● WHAT IS BEING ASKED
From the listing below, reproduce word for word the part that opens with the line containing "Tope trasero P.T" and closes with the line containing "Pago online seguro con ta"; reproduce nothing else.
--------------------
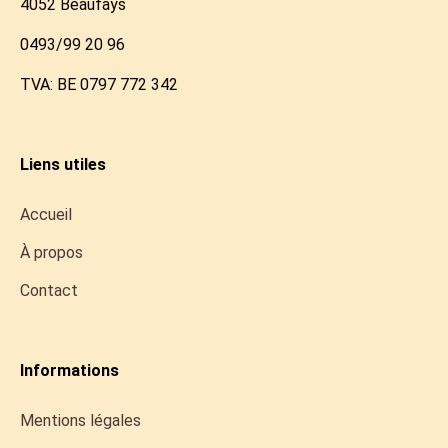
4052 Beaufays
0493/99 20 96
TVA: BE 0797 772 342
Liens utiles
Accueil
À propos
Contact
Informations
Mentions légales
--------------------
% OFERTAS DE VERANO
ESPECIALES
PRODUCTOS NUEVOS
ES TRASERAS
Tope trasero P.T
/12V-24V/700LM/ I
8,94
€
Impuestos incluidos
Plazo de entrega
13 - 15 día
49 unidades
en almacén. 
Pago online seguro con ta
--------------------
● FINISHED TASK
Tope trasero P.T
/12V-24V/700LM/ I
8,94
€
Impuestos incluidos
Plazo de entrega
13 - 15 día
49 unidades
en almacén. 
Pago online seguro con ta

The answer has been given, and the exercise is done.